- Directions
The only thing to report is how many lines of the data contain the word "compact".

[Collection entries]
----------------

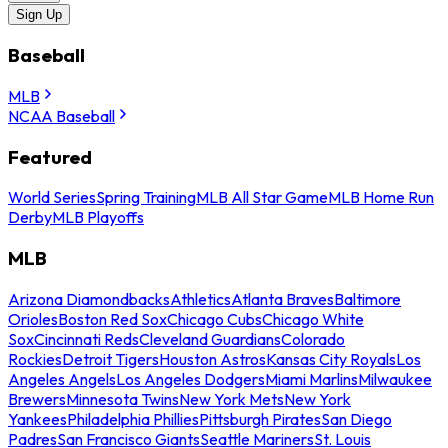
Sign Up
Baseball
MLB
NCAA Baseball
Featured
World Series
Spring Training
MLB All Star Game
MLB Home Run
Derby
MLB Playoffs
MLB
Arizona Diamondbacks
Athletics
Atlanta Braves
Baltimore
Orioles
Boston Red Sox
Chicago Cubs
Chicago White
Sox
Cincinnati Reds
Cleveland Guardians
Colorado
Rockies
Detroit Tigers
Houston Astros
Kansas City Royals
Los
Angeles Angels
Los Angeles Dodgers
Miami Marlins
Milwaukee
Brewers
Minnesota Twins
New York Mets
New York
Yankees
Philadelphia Phillies
Pittsburgh Pirates
San Diego
Padres
San Francisco Giants
Seattle Mariners
St. Louis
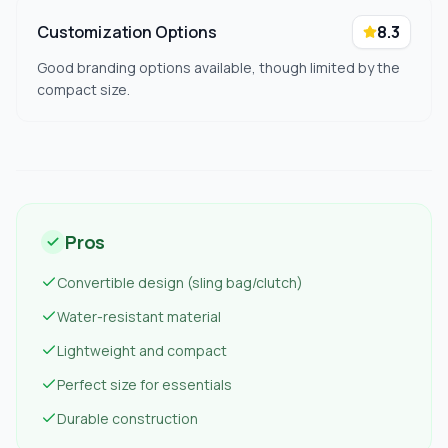
Customization Options
8.3
Good branding options available, though limited by the
compact size.
Pros
Convertible design (sling bag/clutch)
Water-resistant material
Lightweight and compact
Perfect size for essentials
Durable construction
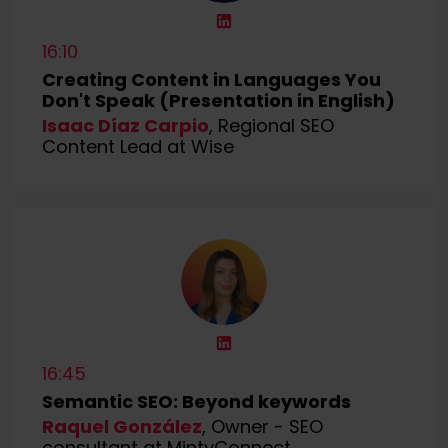
16:10
Creating Content in Languages You
Don't Speak (Presentation in English)
Isaac Díaz Carpio
, Regional SEO
Content Lead at Wise
16:45
Semantic SEO: Beyond keywords
Raquel González
, Owner - SEO
consultant at MintyConnect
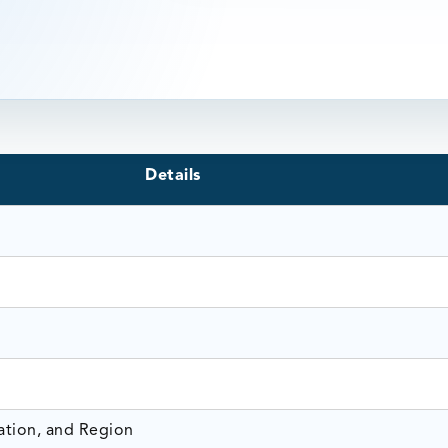
Details
ation, and Region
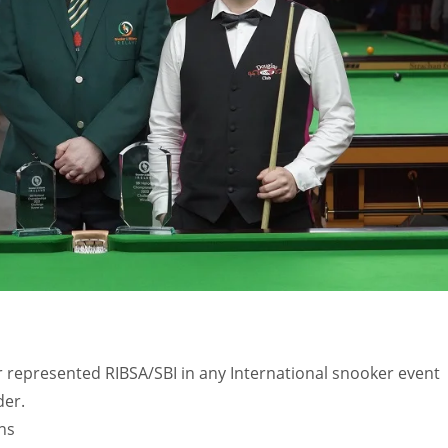
MIN
PIT
OAK
6
20
19
 represented RIBSA/SBI in any International snooker event
der.
ns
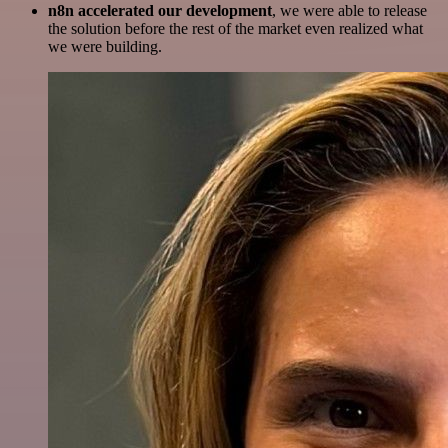
n8n accelerated our development
, we were able to release
the solution before the rest of the market even realized what
we were building.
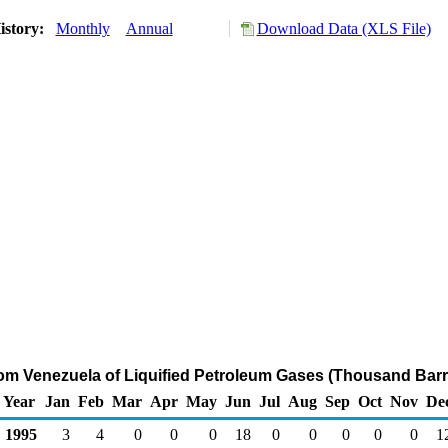
istory:
Monthly
Annual
Download Data (XLS File)
rom Venezuela of Liquified Petroleum Gases (Thousand Barr
Year
Jan
Feb
Mar
Apr
May
Jun
Jul
Aug
Sep
Oct
Nov
De
1995
3
4
0
0
0
18
0
0
0
0
0
1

----------------

- Written answer
2